Thats a question without a definitive answer as human presence beyond the confines of Planet Earth is expected to grow in the years to come. How do we create laws that are applicable in orbit or beyond?
A graduate from the University of Calgarys Faculty of Law is channeling his career toward the growing field of space law in the hopes of helping find answers to these questions.
Initially interested in the fields of international security and cybersecurity law, Gregory Radisic, JD22, had the opportunity to intern with the United Nations Office on Drugs and Crime (UNODC). Surprisingly, this opportunity introduced him to the up-and-coming field of space law.
I went to law school with the idea that I was going to really try the buffet of law, so to speak, a little bit of everything, and see what kind of meal I want for life, says Radisic.
Following his internship with UNODC, Radisic successfully completed an internship with the United Nations Office of Outer Space Affairs (UNOOSA), followed by an ongoing legal fellowship with the American National Space Society (NSS) and another internship with the European Space Agency (ESA).
Working for a space agency is probably one of the most exciting things that you can do as a young law student, he says. It has invigorated my time in law school and given me a lot of energy and excitement.
Space law may sound like something out of Star Trek, but it is based on down-to-Earth concepts.

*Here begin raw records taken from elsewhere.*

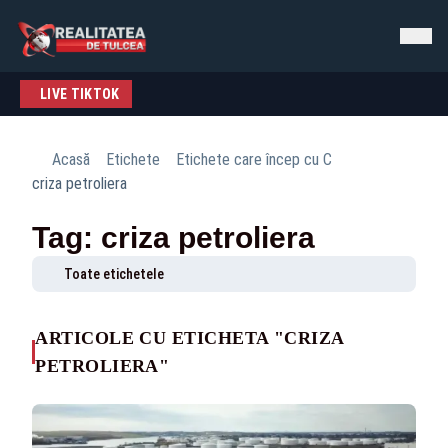
LIVE TIKTOK
Acasă
Etichete
Etichete care încep cu C
criza petroliera
Tag: criza petroliera
Toate etichetele
ARTICOLE CU ETICHETA "CRIZA
PETROLIERA"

For Radisic, space law has been an interwoven experience of policy-making, law and diplomacy. The field is growing rapidly, and only time will tell what the world of space law will look like in the future as space is increasingly used not only for research and testing, but also for potential manufacturing, military applications and even in the long-term colonization. Several countries have their sights set on returning humans to the moon before the end of this decade, with human presence on Mars also a possibility in the foreseeable future.
It is a very fast-paced area of law, and, especially in this past year with international incidents occurring in low earth orbit and the outer space environment, it's brought up a lot of really interesting legal questions which is very interesting to not only read about, but to physically engage with.
Potential legal questions abound that may fall to people like Radisic to answer in the future: for example, if someone in space commits a crime, under whose jurisdiction does the crime fall? What happens if someone commits an act of industrial espionage in orbit? What are the diplomatic implications if two countries sharing a spacecraft halfway on a voyage to Mars go to war?
Some of these questions sound like science fiction today, but Radisic is helping to set the groundwork for addressing them.
I got to really understand, on a very granular level, what is going on in the space industry in different countries; countries like France and the U.K. with long-established space agencies and a massive space industry, but then [also] smaller ones, like Romania and Poland, that are making equally important impacts to the future of space, he says.
As to what comes next for Radisic, his goal is to focus his work domestically and have an impact on the aerospace and aviation industries in Canada.